● Task instructions
Below are the records. Restate word for word every line from the one that contains "You are a GUI" through the final line, both included.

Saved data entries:

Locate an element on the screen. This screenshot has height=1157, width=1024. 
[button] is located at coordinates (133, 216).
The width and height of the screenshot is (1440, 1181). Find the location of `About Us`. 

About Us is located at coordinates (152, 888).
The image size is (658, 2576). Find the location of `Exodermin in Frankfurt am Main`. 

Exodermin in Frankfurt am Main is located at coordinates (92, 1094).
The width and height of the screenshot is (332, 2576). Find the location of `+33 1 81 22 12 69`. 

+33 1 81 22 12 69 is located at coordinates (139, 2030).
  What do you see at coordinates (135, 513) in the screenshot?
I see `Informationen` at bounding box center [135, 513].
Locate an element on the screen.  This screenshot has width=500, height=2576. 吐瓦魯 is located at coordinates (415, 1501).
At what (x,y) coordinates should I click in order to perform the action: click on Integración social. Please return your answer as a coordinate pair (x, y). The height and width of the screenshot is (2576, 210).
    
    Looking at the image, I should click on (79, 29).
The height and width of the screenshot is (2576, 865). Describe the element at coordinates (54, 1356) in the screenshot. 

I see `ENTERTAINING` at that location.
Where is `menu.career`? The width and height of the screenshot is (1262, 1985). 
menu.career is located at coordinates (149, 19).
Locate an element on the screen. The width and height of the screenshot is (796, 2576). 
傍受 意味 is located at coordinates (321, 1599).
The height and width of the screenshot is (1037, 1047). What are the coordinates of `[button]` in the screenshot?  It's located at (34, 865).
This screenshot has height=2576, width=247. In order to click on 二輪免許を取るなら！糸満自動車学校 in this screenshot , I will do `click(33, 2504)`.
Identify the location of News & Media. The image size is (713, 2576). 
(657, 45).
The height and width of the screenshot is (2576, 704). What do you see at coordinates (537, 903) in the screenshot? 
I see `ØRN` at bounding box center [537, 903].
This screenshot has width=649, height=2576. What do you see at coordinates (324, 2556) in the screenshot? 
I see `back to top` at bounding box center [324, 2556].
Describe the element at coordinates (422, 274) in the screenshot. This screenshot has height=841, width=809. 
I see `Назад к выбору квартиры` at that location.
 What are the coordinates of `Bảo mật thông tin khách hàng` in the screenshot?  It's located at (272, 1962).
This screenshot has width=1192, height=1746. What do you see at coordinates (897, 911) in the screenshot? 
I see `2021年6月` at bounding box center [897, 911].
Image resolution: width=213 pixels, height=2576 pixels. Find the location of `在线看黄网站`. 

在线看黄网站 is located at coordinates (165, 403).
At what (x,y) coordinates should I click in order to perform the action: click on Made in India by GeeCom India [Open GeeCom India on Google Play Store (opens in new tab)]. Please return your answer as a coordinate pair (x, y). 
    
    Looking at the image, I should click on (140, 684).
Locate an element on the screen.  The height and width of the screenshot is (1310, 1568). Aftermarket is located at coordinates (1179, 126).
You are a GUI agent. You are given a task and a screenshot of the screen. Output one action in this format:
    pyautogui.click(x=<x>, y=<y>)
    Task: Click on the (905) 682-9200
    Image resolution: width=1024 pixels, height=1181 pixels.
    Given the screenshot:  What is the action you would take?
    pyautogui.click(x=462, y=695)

● Written answer
You are a GUI agent. You are given a task and a screenshot of the screen. Output one action in this format:
    pyautogui.click(x=<x>, y=<y>)
    Task: Click on the (905) 682-9200
    Image resolution: width=1024 pixels, height=1181 pixels.
    Given the screenshot:  What is the action you would take?
    pyautogui.click(x=462, y=695)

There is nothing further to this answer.